_TASK PROMPT_. Print the lines in the listing below starting at the line with "[Sortierung] (493, 380)" and ending at the line with "Terms of Use (692, 687)", both included. Reproduce them exactly and omit every picture.

_MATERIAL TO PROCESS_.
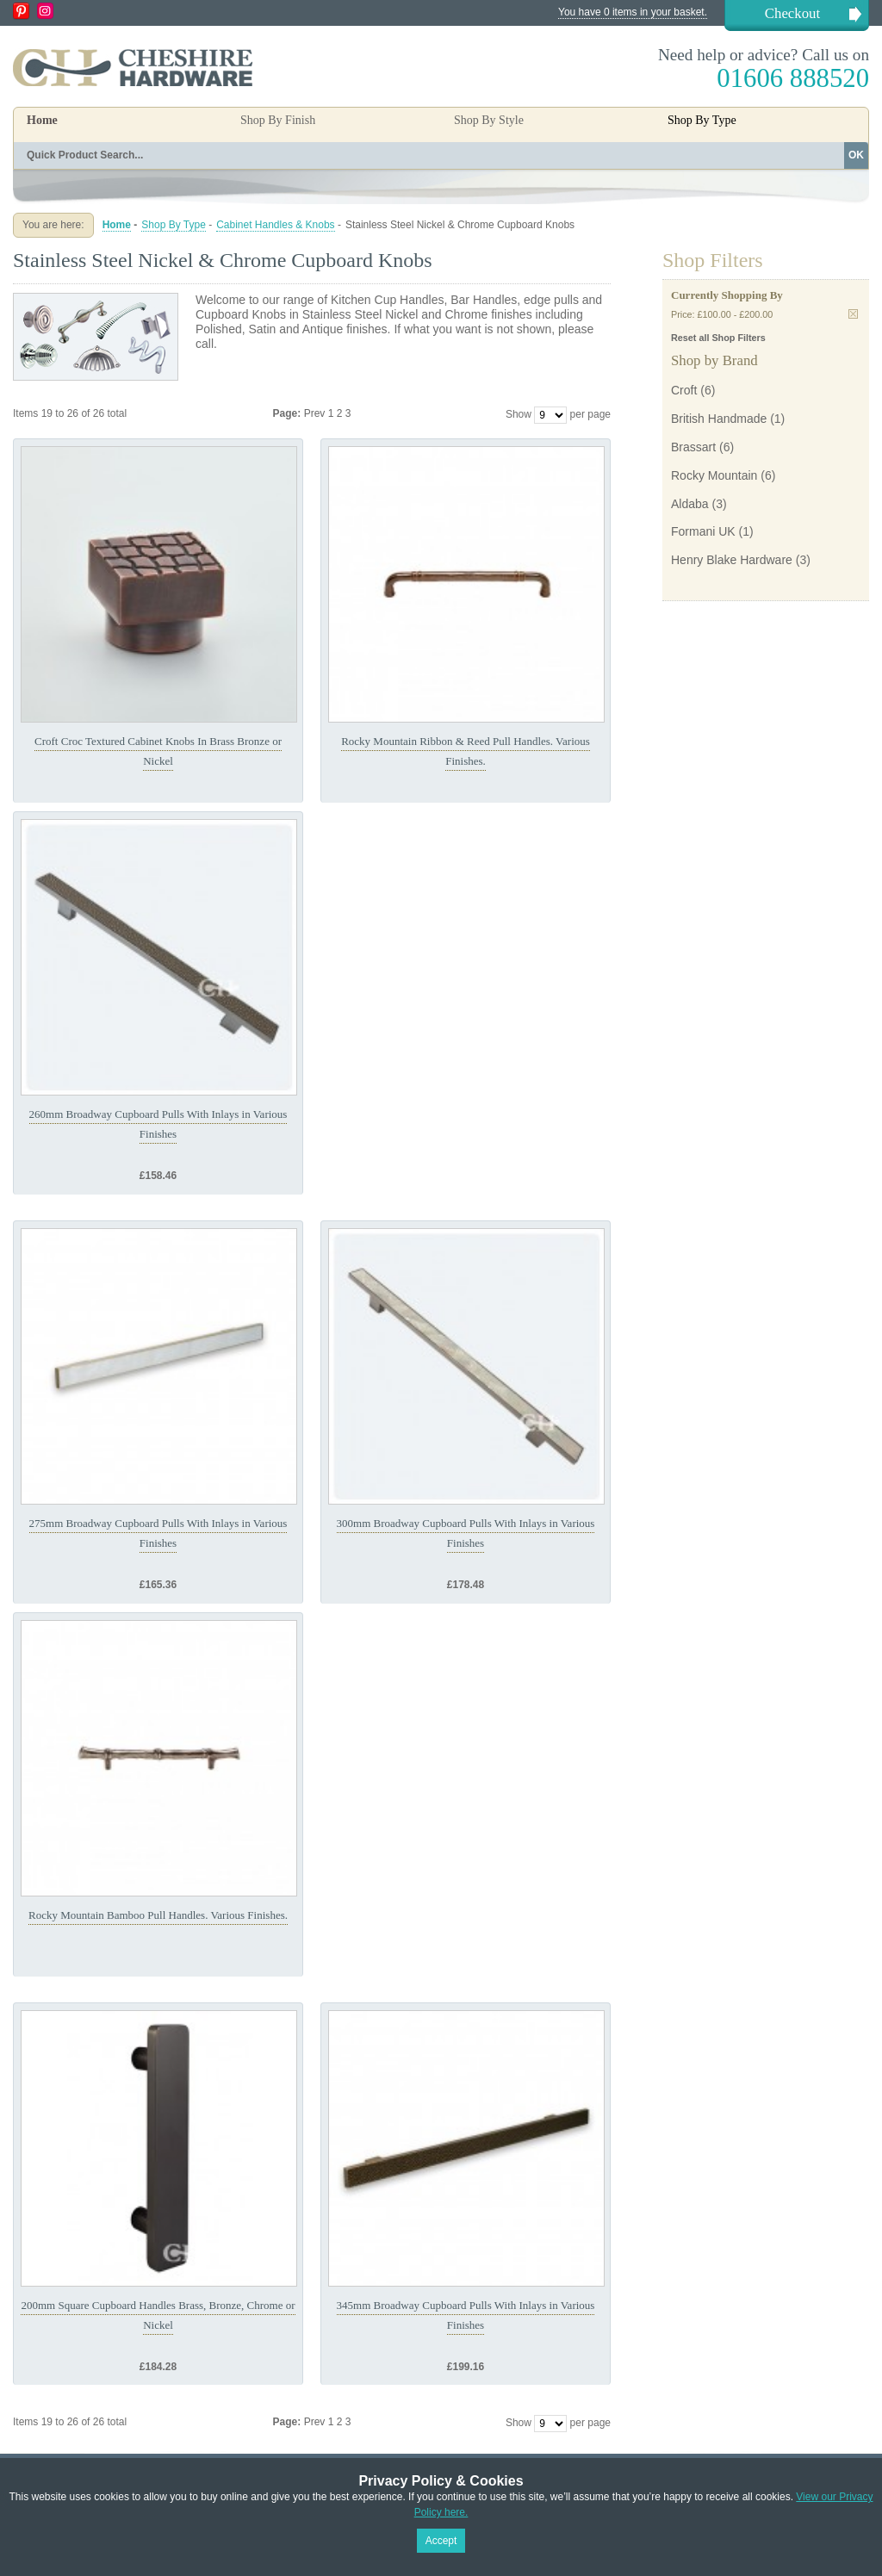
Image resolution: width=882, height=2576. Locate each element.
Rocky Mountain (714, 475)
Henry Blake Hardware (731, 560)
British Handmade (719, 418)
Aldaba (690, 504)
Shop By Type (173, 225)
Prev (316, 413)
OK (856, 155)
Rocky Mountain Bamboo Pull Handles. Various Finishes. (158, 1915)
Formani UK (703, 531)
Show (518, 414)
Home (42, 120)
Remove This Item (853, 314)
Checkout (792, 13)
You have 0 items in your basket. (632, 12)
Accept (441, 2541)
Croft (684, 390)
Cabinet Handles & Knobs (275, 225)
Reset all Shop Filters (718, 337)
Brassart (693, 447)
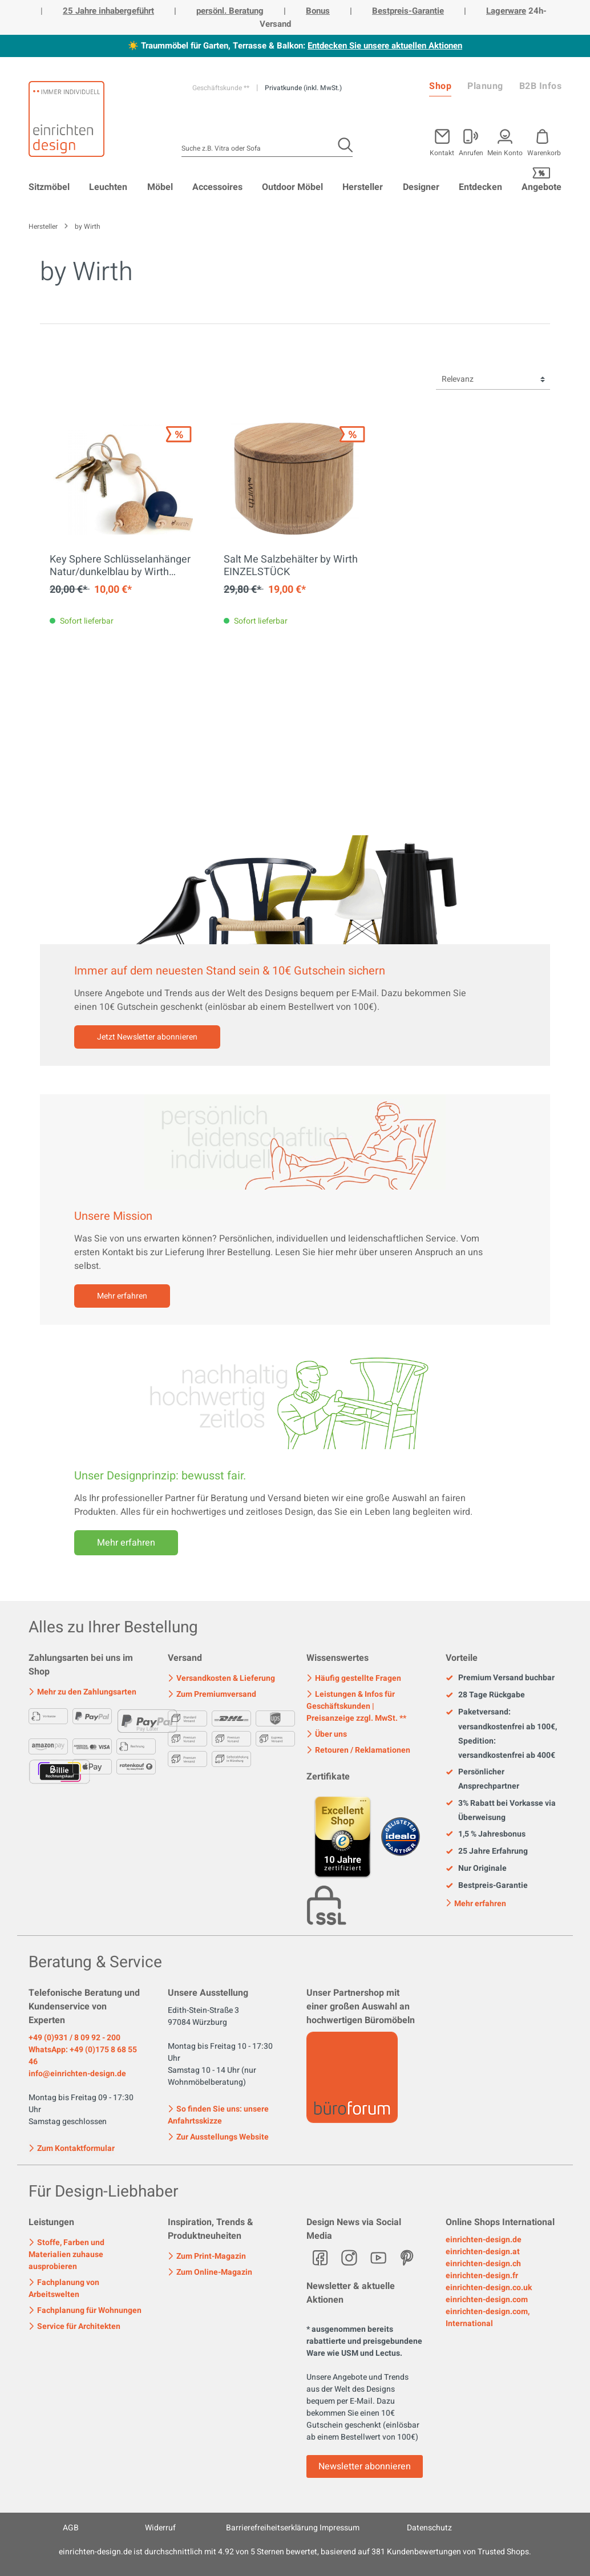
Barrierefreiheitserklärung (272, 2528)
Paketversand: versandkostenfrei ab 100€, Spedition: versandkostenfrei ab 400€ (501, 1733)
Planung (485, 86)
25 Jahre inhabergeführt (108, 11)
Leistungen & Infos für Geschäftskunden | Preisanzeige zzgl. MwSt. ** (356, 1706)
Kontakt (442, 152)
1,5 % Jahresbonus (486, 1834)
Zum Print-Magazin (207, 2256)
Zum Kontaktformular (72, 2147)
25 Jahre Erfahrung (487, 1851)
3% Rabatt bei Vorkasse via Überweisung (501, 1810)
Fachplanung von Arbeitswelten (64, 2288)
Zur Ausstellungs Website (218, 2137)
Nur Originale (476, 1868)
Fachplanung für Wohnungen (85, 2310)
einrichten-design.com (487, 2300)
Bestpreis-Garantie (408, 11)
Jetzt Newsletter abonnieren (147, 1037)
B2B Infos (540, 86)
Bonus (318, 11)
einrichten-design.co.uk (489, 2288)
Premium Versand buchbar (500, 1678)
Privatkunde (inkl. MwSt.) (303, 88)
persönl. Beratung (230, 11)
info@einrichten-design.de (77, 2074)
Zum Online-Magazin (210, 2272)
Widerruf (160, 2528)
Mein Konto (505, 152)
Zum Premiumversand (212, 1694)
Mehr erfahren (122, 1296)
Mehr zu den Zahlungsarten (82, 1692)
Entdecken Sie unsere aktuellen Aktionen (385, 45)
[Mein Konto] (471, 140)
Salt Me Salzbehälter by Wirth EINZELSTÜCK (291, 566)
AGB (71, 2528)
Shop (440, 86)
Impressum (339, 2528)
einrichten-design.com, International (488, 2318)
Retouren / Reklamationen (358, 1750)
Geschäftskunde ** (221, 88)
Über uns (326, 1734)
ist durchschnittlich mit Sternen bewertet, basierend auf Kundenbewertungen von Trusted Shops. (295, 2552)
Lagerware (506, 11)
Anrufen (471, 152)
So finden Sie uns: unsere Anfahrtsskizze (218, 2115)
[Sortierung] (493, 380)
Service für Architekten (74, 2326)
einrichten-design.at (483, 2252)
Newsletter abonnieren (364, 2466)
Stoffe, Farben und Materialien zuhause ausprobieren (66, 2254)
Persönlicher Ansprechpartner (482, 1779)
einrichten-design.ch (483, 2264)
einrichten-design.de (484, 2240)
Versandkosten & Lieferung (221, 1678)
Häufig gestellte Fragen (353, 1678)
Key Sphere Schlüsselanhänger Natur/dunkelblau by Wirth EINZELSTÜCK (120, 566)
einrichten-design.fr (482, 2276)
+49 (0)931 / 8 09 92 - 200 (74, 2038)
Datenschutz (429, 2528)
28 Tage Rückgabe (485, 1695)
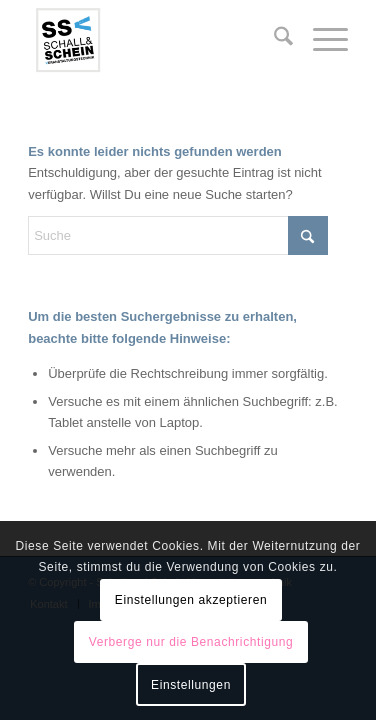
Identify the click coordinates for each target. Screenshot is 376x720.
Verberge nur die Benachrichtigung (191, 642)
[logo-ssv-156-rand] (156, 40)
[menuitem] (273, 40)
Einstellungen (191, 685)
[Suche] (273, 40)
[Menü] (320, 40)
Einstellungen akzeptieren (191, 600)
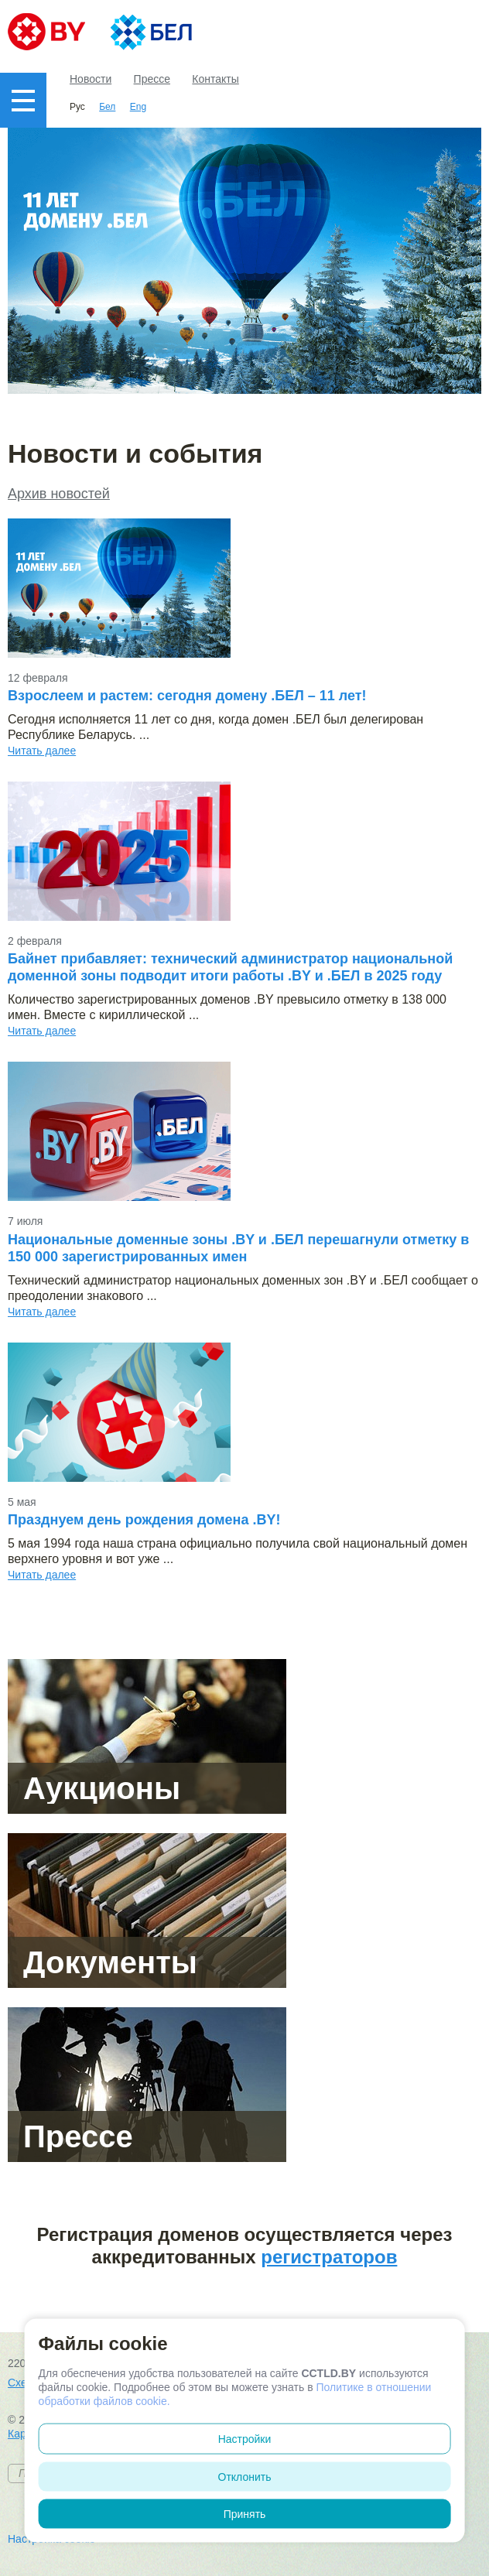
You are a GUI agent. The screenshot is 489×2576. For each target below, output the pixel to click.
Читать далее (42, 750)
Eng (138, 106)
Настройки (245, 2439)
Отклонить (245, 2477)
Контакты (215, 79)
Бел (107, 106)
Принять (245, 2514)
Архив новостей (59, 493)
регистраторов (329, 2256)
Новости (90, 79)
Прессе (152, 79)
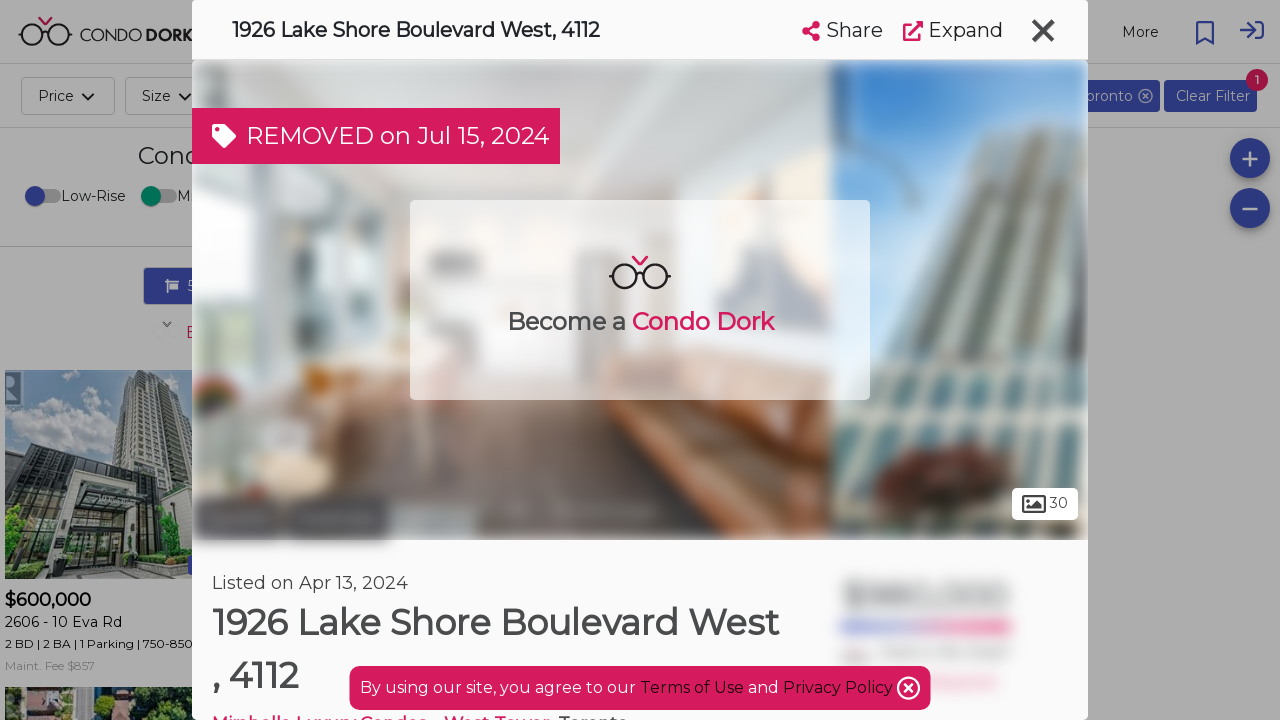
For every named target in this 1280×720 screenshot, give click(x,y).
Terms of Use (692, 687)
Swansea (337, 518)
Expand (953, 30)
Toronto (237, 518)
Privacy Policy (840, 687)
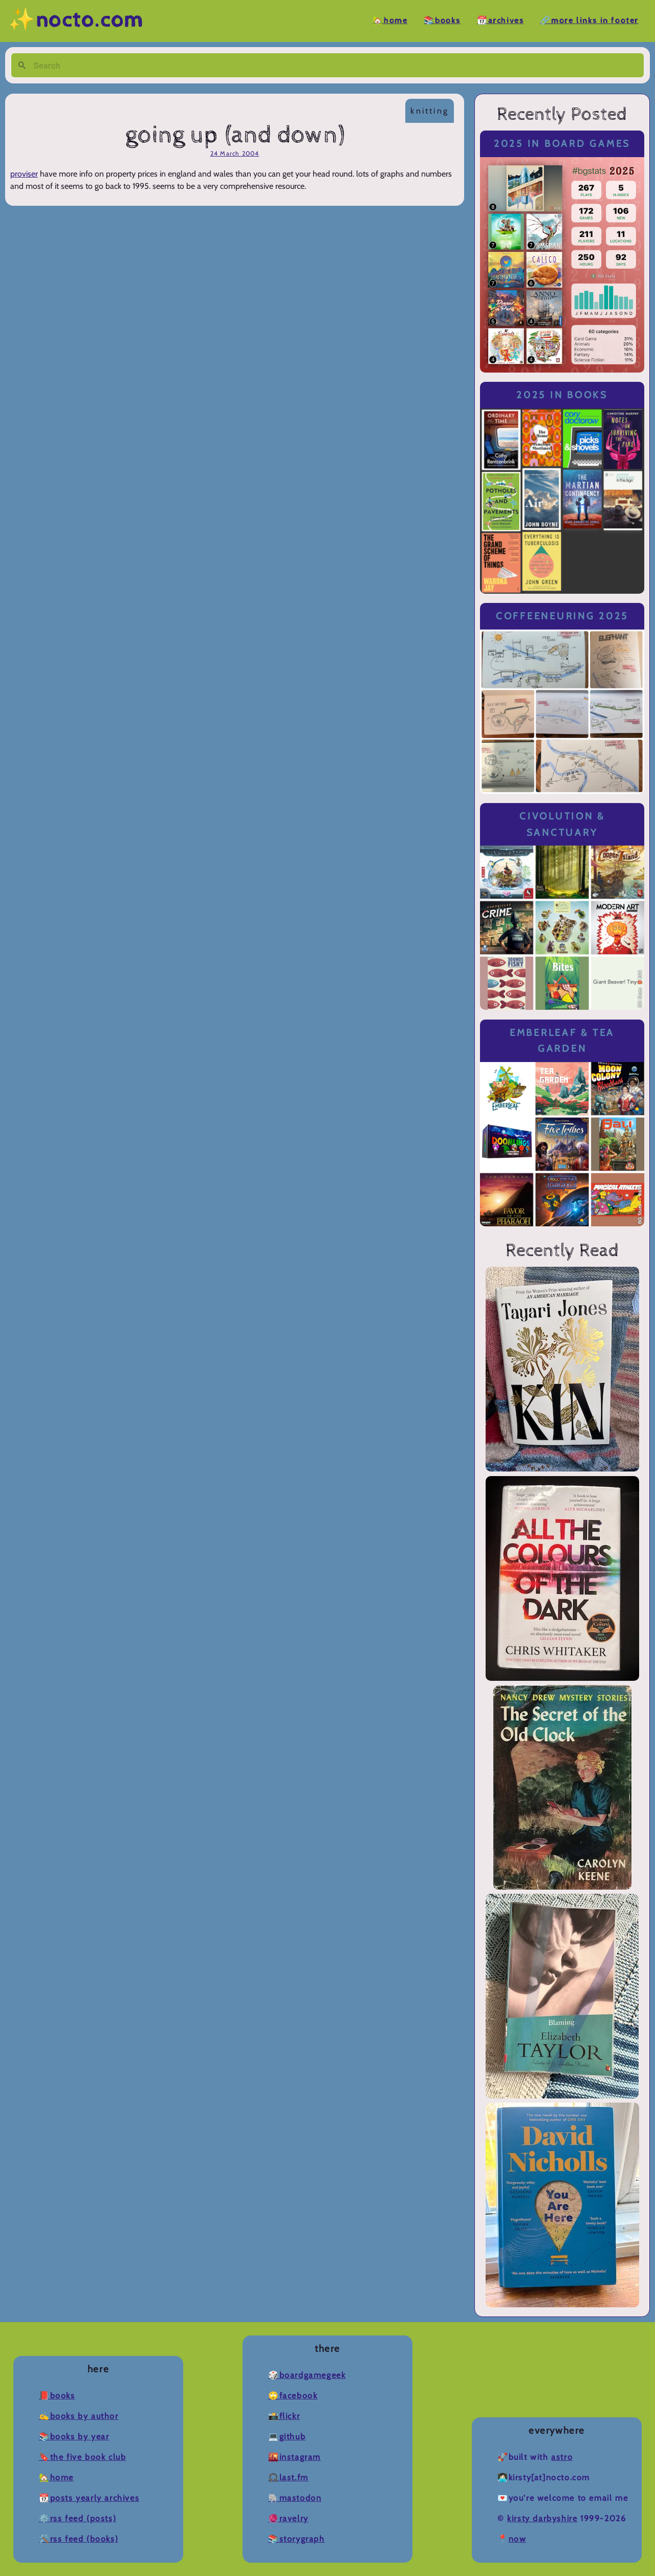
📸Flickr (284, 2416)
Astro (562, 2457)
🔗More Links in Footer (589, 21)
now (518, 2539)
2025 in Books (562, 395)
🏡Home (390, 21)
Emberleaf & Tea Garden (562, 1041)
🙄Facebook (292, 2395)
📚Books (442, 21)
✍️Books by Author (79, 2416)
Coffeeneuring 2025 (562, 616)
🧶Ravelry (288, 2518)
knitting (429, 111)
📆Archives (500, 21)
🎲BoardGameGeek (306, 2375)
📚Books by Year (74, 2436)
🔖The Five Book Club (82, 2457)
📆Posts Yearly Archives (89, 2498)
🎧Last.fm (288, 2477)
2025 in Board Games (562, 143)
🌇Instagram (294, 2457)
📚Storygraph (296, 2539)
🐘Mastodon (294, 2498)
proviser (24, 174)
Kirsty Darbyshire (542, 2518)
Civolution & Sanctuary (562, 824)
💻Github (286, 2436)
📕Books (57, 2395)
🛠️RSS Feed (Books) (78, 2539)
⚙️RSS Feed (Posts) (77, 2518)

_FINISHED EXERCISE_.
[Sortierung] (493, 380)
Service für Architekten (74, 2326)
einrichten-design.at (483, 2252)
Newsletter abonnieren (364, 2466)
Stoffe, Farben und Materialien zuhause ausprobieren (66, 2254)
Persönlicher Ansprechpartner (482, 1779)
einrichten-design.ch (483, 2264)
einrichten-design.de (484, 2240)
Versandkosten & Lieferung (221, 1678)
Häufig gestellte Fragen (353, 1678)
Key Sphere Schlüsselanhänger Natur/dunkelblau by Wirth EINZELSTÜCK (120, 566)
einrichten-design.fr (482, 2276)
+49 (0)931 / 8 09 92 - 200 (74, 2038)
Datenschutz (429, 2528)
28 Tage Rückgabe (485, 1695)
Identify the click coordinates for each target. Screenshot is 376x720.
Verberge nur die Benachrichtigung (191, 642)
[logo-ssv-156-rand] (156, 40)
[menuitem] (273, 40)
Einstellungen (191, 685)
[Suche] (273, 40)
[Menü] (320, 40)
Einstellungen akzeptieren (191, 600)
You are a GUI agent. The screenshot is 489×2576. For each target below, output the pixel to click.
Читать далее (42, 750)
Eng (138, 106)
Настройки (245, 2439)
Отклонить (245, 2477)
Контакты (215, 79)
Бел (107, 106)
Принять (245, 2514)
Архив новостей (59, 493)
регистраторов (329, 2256)
Новости (90, 79)
Прессе (152, 79)
For every named target in this 1280×720 screenshot, give click(x,y).
Terms of Use (692, 687)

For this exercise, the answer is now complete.